On Monday Amma was busy cooking and in between getting ready for her trip with Asha. They were going to drop me off at the airport and then start their ten day tour of Amritsar, Rishikesh, Haridwar and Nepal. Asha and I sat there twiddling our thumbs as Amma ran around getting everything ready. I looked at Asha and wondered if we should be doing something to help. “Does your kid do anything when she comes to visit?”, she asked nonchalantly. “No”, I replied. “Well, then”, she replied with a shrug. We sat back and carried on enjoying the moment, being the kids, taking advantage of our mother.
Amongst Asha’s luggage was a package for Amma. I opened it, oblivious to the fact that it was not mine to open. Taking liberties, something I can get away only with Amma. A very becoming trendy ‘Kate Spade’ handbag in a dusky blue shade. “I’m having this,” I pronounce, without even asking Amma if it is Ok and then added, “Ok, you can use it for today, but I’m taking it when I leave”. It is a present from Sobha, Asha’s Canadian friend. Amma tells me that Sobha has been sending her gifts through Asha and was very caring and loving towards her while she was in Canada.
It takes me a while to realise. Sobha has bought her something that she needed. There I was wracking my brains to come up with a gift idea and ended up buying her something useless and Sobha has got her exactly what she needed. A bag that ticks all the boxes for her requirements and in her favourite colour too. It seems that strangers know her better than her own children. After all these years I don’t know Amma as well as Sobha does.
As I lie back and nurse my bruised muscles I realise that Amma has more stamina than I will ever have.

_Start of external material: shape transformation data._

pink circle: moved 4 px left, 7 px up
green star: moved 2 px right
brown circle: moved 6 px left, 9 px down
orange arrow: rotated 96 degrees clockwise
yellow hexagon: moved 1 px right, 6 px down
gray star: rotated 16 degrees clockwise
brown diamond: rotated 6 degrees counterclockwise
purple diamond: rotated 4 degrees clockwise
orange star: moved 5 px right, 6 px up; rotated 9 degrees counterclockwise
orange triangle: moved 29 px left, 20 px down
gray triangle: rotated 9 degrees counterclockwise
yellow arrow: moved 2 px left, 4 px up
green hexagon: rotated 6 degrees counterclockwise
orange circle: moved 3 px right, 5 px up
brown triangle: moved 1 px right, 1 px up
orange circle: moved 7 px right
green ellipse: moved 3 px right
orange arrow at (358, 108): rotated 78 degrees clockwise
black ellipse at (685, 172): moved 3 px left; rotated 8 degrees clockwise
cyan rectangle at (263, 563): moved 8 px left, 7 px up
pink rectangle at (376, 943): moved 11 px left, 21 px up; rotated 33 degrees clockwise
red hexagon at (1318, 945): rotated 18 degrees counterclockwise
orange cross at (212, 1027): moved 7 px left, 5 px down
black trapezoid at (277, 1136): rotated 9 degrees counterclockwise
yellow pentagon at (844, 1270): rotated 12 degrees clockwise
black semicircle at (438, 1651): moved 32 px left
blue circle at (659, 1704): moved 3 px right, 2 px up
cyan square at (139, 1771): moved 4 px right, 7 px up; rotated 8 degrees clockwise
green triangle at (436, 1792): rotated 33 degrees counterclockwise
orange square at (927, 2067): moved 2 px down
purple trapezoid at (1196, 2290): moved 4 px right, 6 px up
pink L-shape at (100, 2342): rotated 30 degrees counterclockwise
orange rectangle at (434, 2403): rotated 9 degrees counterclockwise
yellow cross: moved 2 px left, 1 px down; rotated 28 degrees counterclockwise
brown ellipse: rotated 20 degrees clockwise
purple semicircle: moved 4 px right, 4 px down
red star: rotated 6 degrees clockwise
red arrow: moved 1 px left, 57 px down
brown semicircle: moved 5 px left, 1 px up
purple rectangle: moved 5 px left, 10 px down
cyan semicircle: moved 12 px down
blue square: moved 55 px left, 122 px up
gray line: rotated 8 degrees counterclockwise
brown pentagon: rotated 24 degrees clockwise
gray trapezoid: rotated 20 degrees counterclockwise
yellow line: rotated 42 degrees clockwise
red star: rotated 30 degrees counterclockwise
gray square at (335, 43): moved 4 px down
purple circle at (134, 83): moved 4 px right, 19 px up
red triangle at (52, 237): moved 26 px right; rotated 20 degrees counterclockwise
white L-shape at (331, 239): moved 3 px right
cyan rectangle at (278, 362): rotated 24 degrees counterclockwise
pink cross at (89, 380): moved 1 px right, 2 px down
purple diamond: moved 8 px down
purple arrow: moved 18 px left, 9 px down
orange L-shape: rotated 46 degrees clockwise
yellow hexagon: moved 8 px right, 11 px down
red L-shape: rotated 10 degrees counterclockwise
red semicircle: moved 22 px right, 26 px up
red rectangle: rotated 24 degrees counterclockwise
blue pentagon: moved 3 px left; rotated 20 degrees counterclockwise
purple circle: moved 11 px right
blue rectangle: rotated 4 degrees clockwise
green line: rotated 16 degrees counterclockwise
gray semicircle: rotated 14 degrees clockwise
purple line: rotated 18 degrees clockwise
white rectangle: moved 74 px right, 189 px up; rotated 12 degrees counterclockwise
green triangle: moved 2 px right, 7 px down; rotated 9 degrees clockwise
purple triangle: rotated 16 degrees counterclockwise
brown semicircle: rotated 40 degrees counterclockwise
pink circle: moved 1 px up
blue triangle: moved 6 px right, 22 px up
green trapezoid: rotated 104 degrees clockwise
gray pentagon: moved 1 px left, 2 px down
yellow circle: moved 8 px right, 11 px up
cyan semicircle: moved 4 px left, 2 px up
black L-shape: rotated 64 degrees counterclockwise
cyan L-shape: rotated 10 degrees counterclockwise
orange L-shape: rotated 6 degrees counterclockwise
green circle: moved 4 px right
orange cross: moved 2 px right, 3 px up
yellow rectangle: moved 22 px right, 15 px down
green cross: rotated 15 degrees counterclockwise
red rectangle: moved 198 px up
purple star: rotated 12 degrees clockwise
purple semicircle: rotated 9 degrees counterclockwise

As she enters her ninth decade and I my seventh, I realise how lucky I have been to have her as my mum. I have taken her for granted all these years. She’s always done everything for us without asking, taking care of us and making sure that all our wants are fulfilled. She thinks she won’t be reborn again as she’s achieved everything she has ever wanted, but I know that there is one wish she hasn’t fulfilled. And that is to become a teacher. For me if there is another life, I know who I would want as my mother. Hopefully I can take a leaf out of Sobha’s book and be the perfect daughter that she deserves, but knowing me I think I will be exactly the same and will take full advantage of her all over again.
I wonder if I will get that chance. While the Gods make that decision, I for one need to get back into shape again.